** WORK TO BE COMPLETED **
Among the records below, the line containing "pran� pr�dla" marks the start. Output it and all lines after it exactly.

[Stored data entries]
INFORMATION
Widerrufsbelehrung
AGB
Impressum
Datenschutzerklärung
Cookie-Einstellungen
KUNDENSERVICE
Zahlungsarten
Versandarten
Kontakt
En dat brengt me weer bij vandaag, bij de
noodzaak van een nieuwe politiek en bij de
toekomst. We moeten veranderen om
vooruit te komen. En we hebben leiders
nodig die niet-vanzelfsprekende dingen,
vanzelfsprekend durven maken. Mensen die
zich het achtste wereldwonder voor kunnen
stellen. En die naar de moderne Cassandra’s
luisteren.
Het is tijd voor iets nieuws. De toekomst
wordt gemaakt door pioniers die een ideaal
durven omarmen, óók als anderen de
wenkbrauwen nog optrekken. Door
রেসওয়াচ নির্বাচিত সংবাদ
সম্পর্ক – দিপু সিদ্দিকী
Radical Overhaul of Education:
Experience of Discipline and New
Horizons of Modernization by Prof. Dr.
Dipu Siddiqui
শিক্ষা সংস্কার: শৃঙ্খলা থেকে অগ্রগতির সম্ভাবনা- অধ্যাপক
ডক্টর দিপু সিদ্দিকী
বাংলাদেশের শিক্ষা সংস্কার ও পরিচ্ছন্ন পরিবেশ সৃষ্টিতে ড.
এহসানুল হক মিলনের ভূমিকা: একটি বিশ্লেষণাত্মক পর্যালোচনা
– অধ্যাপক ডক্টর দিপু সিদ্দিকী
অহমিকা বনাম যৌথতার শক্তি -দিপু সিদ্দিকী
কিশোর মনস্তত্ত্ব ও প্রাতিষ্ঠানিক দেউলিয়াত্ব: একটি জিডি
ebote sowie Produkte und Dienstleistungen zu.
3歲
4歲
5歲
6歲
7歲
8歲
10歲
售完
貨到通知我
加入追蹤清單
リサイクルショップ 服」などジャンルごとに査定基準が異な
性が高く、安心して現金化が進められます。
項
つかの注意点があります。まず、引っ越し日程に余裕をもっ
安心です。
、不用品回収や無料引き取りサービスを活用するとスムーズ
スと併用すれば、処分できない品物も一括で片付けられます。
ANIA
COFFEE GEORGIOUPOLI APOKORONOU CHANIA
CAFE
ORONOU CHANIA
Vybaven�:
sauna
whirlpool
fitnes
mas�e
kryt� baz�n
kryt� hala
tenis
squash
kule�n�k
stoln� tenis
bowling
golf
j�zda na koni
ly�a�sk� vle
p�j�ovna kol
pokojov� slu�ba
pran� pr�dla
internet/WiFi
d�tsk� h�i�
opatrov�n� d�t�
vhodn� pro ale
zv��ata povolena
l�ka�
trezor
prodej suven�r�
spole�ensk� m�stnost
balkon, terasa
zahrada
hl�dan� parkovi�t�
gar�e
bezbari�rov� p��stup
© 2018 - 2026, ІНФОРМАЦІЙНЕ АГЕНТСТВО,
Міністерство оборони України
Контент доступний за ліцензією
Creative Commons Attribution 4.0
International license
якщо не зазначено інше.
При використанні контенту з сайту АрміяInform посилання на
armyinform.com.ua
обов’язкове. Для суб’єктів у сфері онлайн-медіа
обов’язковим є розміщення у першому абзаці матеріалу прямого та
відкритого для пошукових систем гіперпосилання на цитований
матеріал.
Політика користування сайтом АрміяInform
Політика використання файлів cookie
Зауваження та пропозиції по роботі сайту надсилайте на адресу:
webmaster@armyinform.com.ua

** ANSWER BELOW **
pran� pr�dla
internet/WiFi
d�tsk� h�i�
opatrov�n� d�t�
vhodn� pro ale
zv��ata povolena
l�ka�
trezor
prodej suven�r�
spole�ensk� m�stnost
balkon, terasa
zahrada
hl�dan� parkovi�t�
gar�e
bezbari�rov� p��stup
© 2018 - 2026, ІНФОРМАЦІЙНЕ АГЕНТСТВО,
Міністерство оборони України
Контент доступний за ліцензією
Creative Commons Attribution 4.0
International license
якщо не зазначено інше.
При використанні контенту з сайту АрміяInform посилання на
armyinform.com.ua
обов’язкове. Для суб’єктів у сфері онлайн-медіа
обов’язковим є розміщення у першому абзаці матеріалу прямого та
відкритого для пошукових систем гіперпосилання на цитований
матеріал.
Політика користування сайтом АрміяInform
Політика використання файлів cookie
Зауваження та пропозиції по роботі сайту надсилайте на адресу:
webmaster@armyinform.com.ua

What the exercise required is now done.